Game-Benchmark for Evolutionary Algorithms

On this site, we provide some details on the constructed benchmark. Everything is work in progress. If you have questions, please don't hesitate to ask.

The benchmark was integrated into the COCO framework in order to make it convenient to run and analyse. You can find it on Github here. For more details on the COCO framework, including how to run your own algorithms and post-processing, please check out the separate documentation. The complete benchmark (as of July 2019) is also described in our recent paper at GECCO 2019 called "Single- and Multi-Objective Game-Benchmark for Evolutionary Algorithms". Link coming soon.

The Top Trumps problem suites are based on Demonstrating the Feasability of Automatic Game Balancing, where the optimisation task is to fine-tune the values on the cards of a TopTrumps deck. This is done based on fitness functions taken from the paper, but the game was re-implemented in C++ to allow for an easier integration in COCO.

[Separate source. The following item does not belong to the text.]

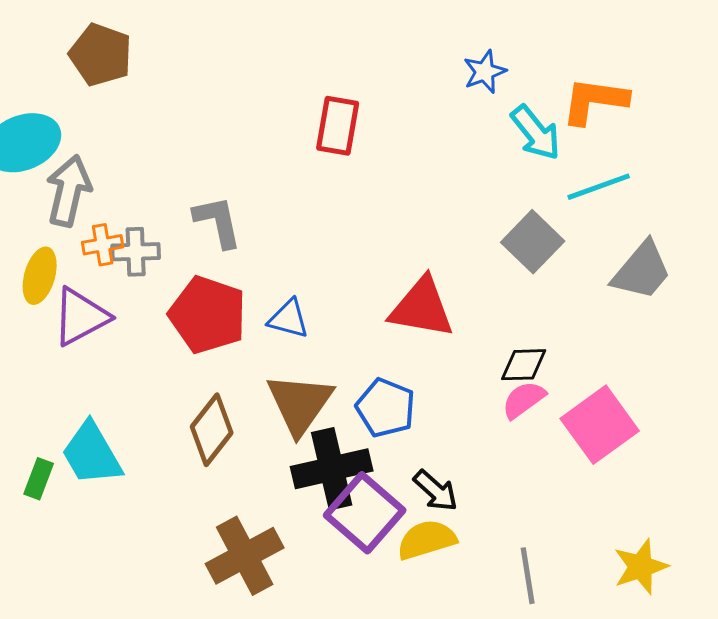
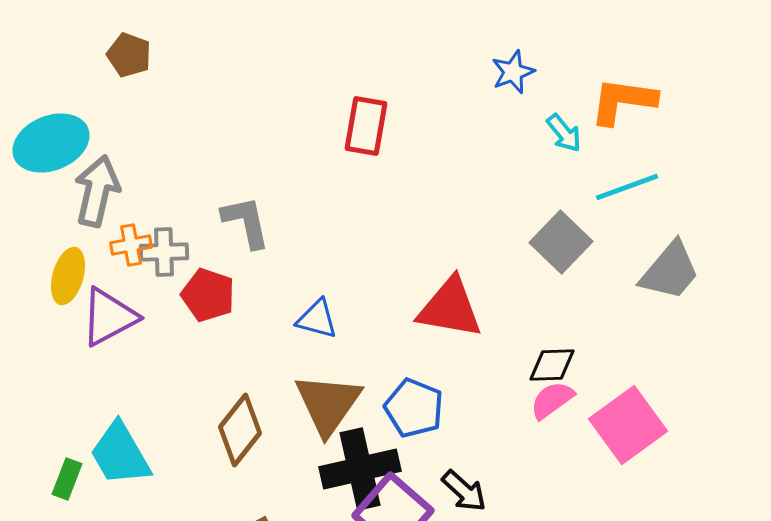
brown pentagon: (101, 55) -> (129, 55), size x0.7
cyan arrow: (536, 133) -> (564, 133), size x0.7
red pentagon: (208, 315) -> (208, 295), moved, size x0.7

Below is an illustrative video of the game. For a detailed description, please refer to the paper. You can also find a more detailed and formalised description of the fitness functions there.

- Shuffle deck and distribute evenly among players
- Starting player chooses characteristic (category)
- All players compare corresponding values on their cards
- Player with highest value wins trick
- Until all cards have been played exactly once
- Winning player announces new characteristic, goto 3

We provide two function suites related to Top Trumps. The first is rw-top-trumps and comprised of 5 single-objective functions. The second one is rw-top-trumps-biobj, containing 3 bi-objective functions.

Any solution of the problem is an array that specifies all values of all cards in a deck. We specify that each deck has 4 categories. The search space dimension is thus a multiple of 4 and only depends on the number of cards specified to be in the deck.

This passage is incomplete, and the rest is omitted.